See the Tenant Preview Domain and Tenant Branding API references for the full configuration spec.

JWT Tokens

JWT tokens are used by the MIOSA web UI and SSE ticket flows. They are issued on login and carry user identity + tenant context.

Obtaining a token

curl -X POST https://api.miosa.ai/api/v1/auth/login 
  -H "Content-Type: application/json" 
  -d '{"email": "user@example.com", "password": "your_password"}'

{
  "token": "eyJhbGciOiJIUzUxMiIs...",
  "refresh_token": "eyJhbGciOiJIUzUxMiIs...",
  "user": { "id": "...", "email": "user@example.com" }
}

Token lifecycle

curl -X POST https://api.miosa.ai/api/v1/auth/refresh 
  -H "Content-Type: application/json" 
  -d '{"refresh_token": "eyJhbGciOiJIUzUxMiIs..."}'

SSE streams

Server-Sent Event endpoints (CUA session events) cannot use a standard Authorization header because EventSource does not support custom headers. Instead, mint a one-time ticket first:

# 1. Ask for a ticket (Bearer-authed  -  API key or JWT both work)
curl -X POST 
  https://api.miosa.ai/api/v1/computers/{id}/cua/sessions/{session_id}/sse-ticket 
  -H "Authorization: Bearer msk_u_..."

# {"ticket":"sset_abc123","expires_in":3600,"session_id":"..."}

# 2. Open the stream with the ticket as a query param
curl https://api.miosa.ai/api/v1/computers/{id}/cua/sessions/{session_id}/events?ticket=sset_abc123

The ticket is single-use and expires after one hour.

Rate limits

When rate limited, the API returns 429 Too Many Requests with a Retry-After header.

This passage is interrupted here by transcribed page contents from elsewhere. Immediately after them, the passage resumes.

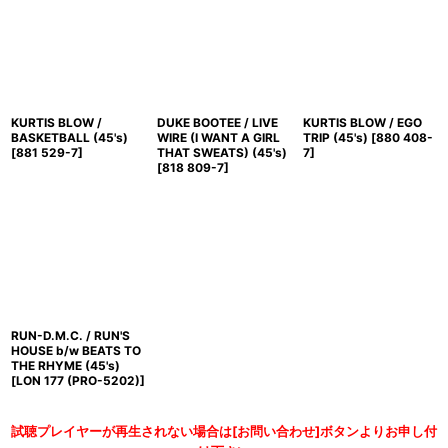
KURTIS BLOW /
DUKE BOOTEE / LIVE
KURTIS BLOW / EGO
BASKETBALL (45's)
WIRE (I WANT A GIRL
TRIP (45's)
[
880 408-
[
881 529-7
]
THAT SWEATS) (45's)
7
]
[
818 809-7
]
RUN-D.M.C. / RUN'S
HOUSE b/w BEATS TO
THE RHYME (45's)
[
LON 177 (PRO-5202)
]
試聴プレイヤーが再生されない場合は[お問い合わせ]ボタンよりお申し付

Rate-limit status is surfaced in every response:

X-RateLimit-Limit: 300
X-RateLimit-Remaining: 287
X-RateLimit-Reset: 1712700060

Error codes

Security best practices

1. Never commit API keys to version control.
2. Use environment variables or a secrets manager.
3. Rotate keys on exposure - revoke and create a new one.
4. Scope by role - hand out msk_u_* keys to most callers; reserve msk_a_* / msk_p_* for operational tooling.
5. Separate keys for dev and prod - easier to revoke blast radius.
6. Restrict by IP (admin keys) - pass allowed_ips when minting via POST /admin/api-keys to reject traffic from unexpected sources.